To this point, “Little Gold Man” utilizes immaculate pacing that helps this episode breeze by. Anna’s Oscar nomination and the awards ceremony are in the same episode, whereas it feels like “Part 1” of the season would have spaced these events out over four or five episodes. This frenzied tempo works in “Little Gold Man’s” favor as AHS: Delicate speed-runs to its finish instead of getting lost in laborious plotting and unnecessary storytelling. This is how the entire season should have been. Although it’s also worth pointing out that this is by far the shortest episode of American Horror Story to date at only 34 minutes. It’s a shame that the season’s strongest entries have also been the ones with the least amount of content. There could have been a whole other act to “Little Gold Man,” or at the least, a substantially longer cold open that got more out of its Mia Farrow mayhem. 
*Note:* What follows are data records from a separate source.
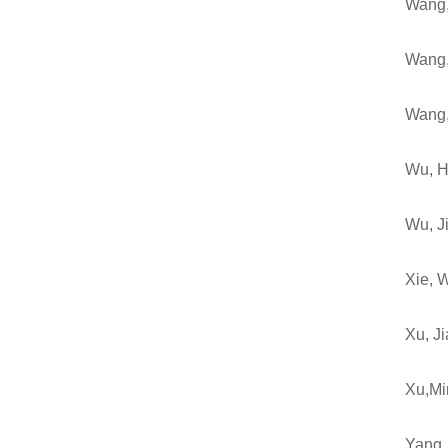
Wang,
Wang,
Wang
Wu, H
Wu, J
Xie, 
Xu, J
Xu,Mi
Yang,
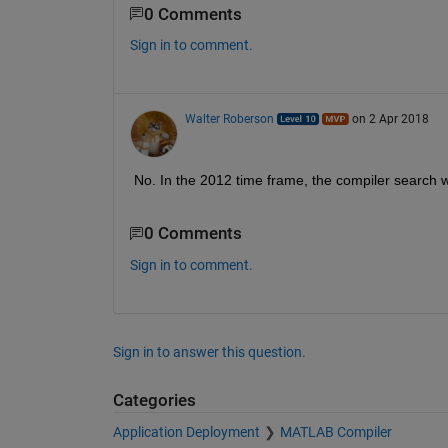
0 Comments
Sign in to comment.
Walter Roberson
on 2 Apr 2018
No. In the 2012 time frame, the compiler search wa
0 Comments
Sign in to comment.
Sign in to answer this question.
Categories
Application Deployment
MATLAB Compiler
“Little Gold Man” is an American Horror Story episode that does everything right, but is still forced to contend with three-quarters of a subpar season. “Part 2” of AHS: Delicate actually helps the season’s first five episodes shine brighter in retrospect and this will definitely be a season that benefits from one long binge that doesn’t have a six-month break in the middle. Unfortunately, anyone who’s already watched it once will likely not feel compelled to experience these labor pains a second time over. With one episode to go and Anna’s potential demon offspring ready to greet the world, AHS: Delicate is poised to deliver one hell of a finale.

Although, to paraphrase Frank Sinatra, “How do you expect to be a good conclusion if this is what you’re chasing?”